C'est là que le paradoxe devient le plus saisissant. Le reggaeton moderne est bâti sur le rythme "Dem Bow", hérité directement du dancehall jamaïcain. Sans la Jamaïque, le reggaeton tel qu'on le connaît aujourd'hui n'existerait probablement pas. Et pourtant, l'écart économique entre les deux est vertigineux : Bad Bunny dépasse les 100 millions d'auditeurs mensuels sur Spotify et rivalise avec Taylor Swift ou Drake, tandis que les plus grandes stars reggae oscillent entre quelques millions et quelques dizaines de millions d'auditeurs. Même logique pour l'afrobeats : Burna Boy dépasse les 30 millions d'auditeurs mensuels, dans un genre dont les emprunts à la culture sound system, au toasting jamaïcain et aux basses reggae sont patents. Le reggae est la source. Rarement le bénéficiaire.

Une puissance live que les algorithmes ne voient pas

Le reggae possède une force que les plateformes de streaming peinent à mesurer : sa puissance live et communautaire. Le Rototom Sunsplash, organisé chaque année en Espagne, a rassemblé environ 218 000 festivaliers venus de plus de 110 pays en 2025 — un chiffre colossal pour un genre réputé de niche. À cette échelle européenne s'ajoutent Reggae Sumfest et Rebel Salute en Jamaïque, Summerjam en Allemagne, California Roots aux États-Unis, Dub Camp en France, et une scène japonaise d'une vitalité souvent sous-estimée. Le reggae survit et prospère là où d'autres genres dépendent exclusivement des algorithmes : dans les corps, les communautés, les systèmes de son.

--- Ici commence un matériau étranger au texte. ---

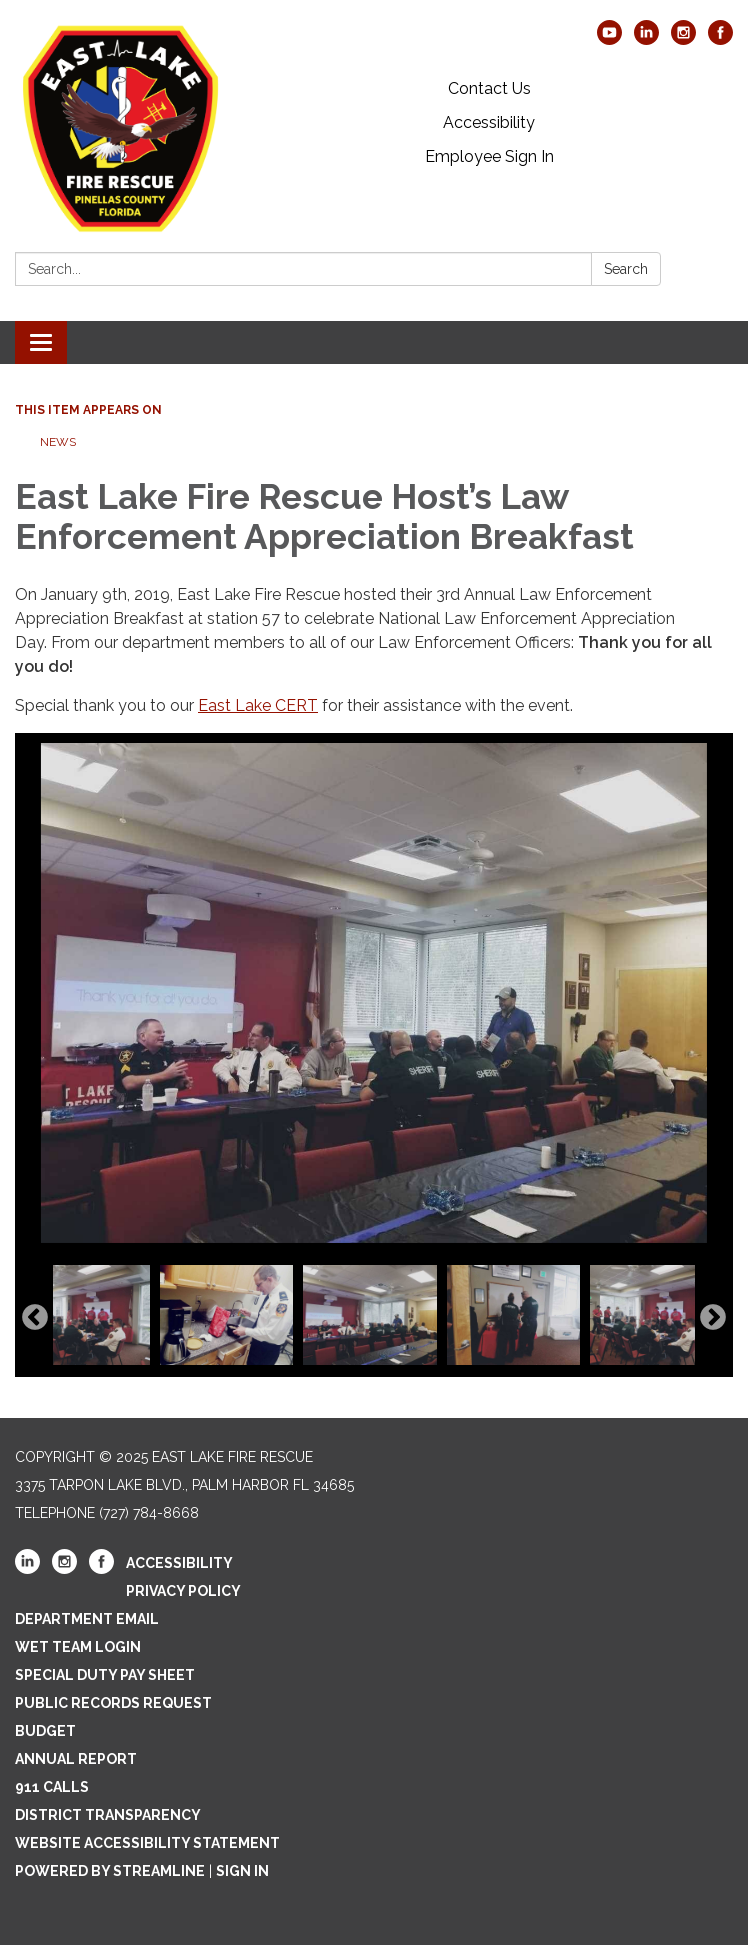 The height and width of the screenshot is (1945, 748). What do you see at coordinates (58, 442) in the screenshot?
I see `News` at bounding box center [58, 442]. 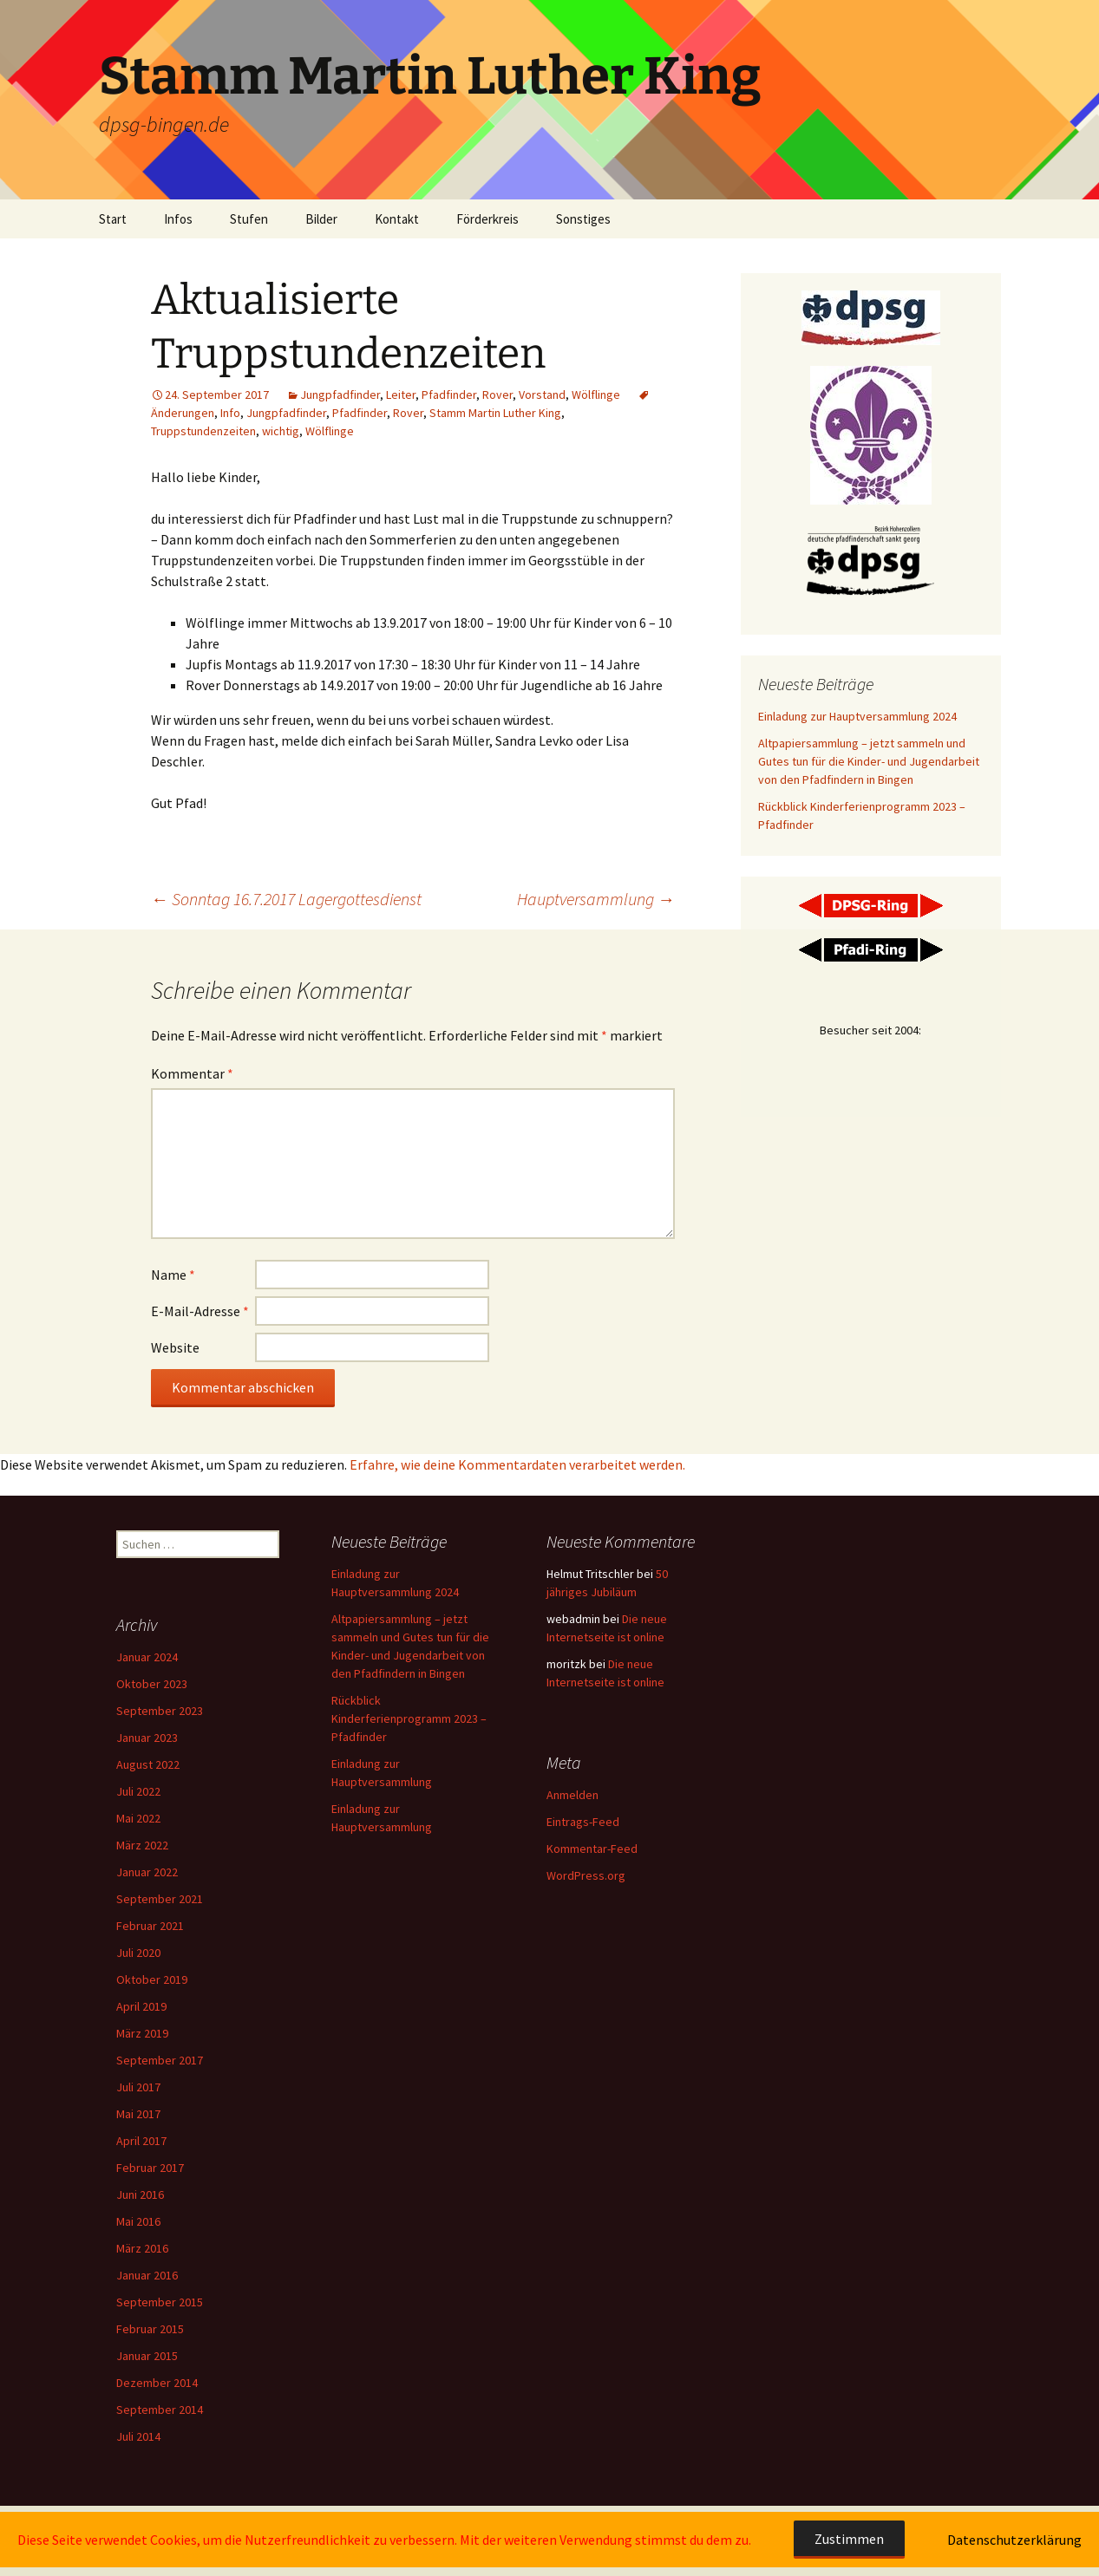 The height and width of the screenshot is (2576, 1099). I want to click on Erfahre, wie deine Kommentardaten verarbeitet werden., so click(517, 1464).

La Jamaïque, ou comment transformer une culture en marque nationale

Le reggae ne génère pas uniquement des revenus musicaux — il produit du tourisme, des circuits patrimoniaux, des musées, des marques lifestyle. La Jamaïque a transformé le reggae en identité nationale exportable à l'échelle mondiale, un cas quasi unique dans l'histoire des industries culturelles. Le musée Bob Marley à Kingston, les circuits rastafari, la labellisation UNESCO du reggae en 2018 : autant de jalons d'une stratégie de valorisation culturelle que peu de pays ont réussi à mener avec cette cohérence.

La Jamaïque compte moins de trois millions d'habitants, mais son influence musicale rivalise avec celle de puissances culturelles infiniment plus vastes.

Partout dans l'ADN, nulle part au centre

Le reggae influence le monde entier. Il a transformé le hip-hop, le reggaeton, l'afrobeats, la pop mondiale. Il remplit des festivals de plusieurs centaines de milliers de personnes. Il possède l'un des artistes les plus iconiques de l'histoire de la musique. Il génère des milliards de streams indirects via les genres qu'il a fondés ou nourris. Et pourtant, il reste structurellement sous-représenté dans les investissements des majors, les playlists éditoriales dominantes, les grandes cérémonies internationales. Ce n'est pas une anomalie — c'est une logique. L'industrie musicale, comme toute industrie, valorise les flux directs et mesurables. Elle a du mal à rémunérer les influences fondatrices, les grammaires musicales, les matrices culturelles. Le reggae paie le prix de cette incapacité structurelle à valoriser les origines. Il est partout dans l'ADN de la musique mondiale. Il n'est presque jamais au centre de l'industrie.

Le reggae n’est peut-être plus au sommet des classements. Mais il reste l’une des architectures invisibles de la musique mondiale.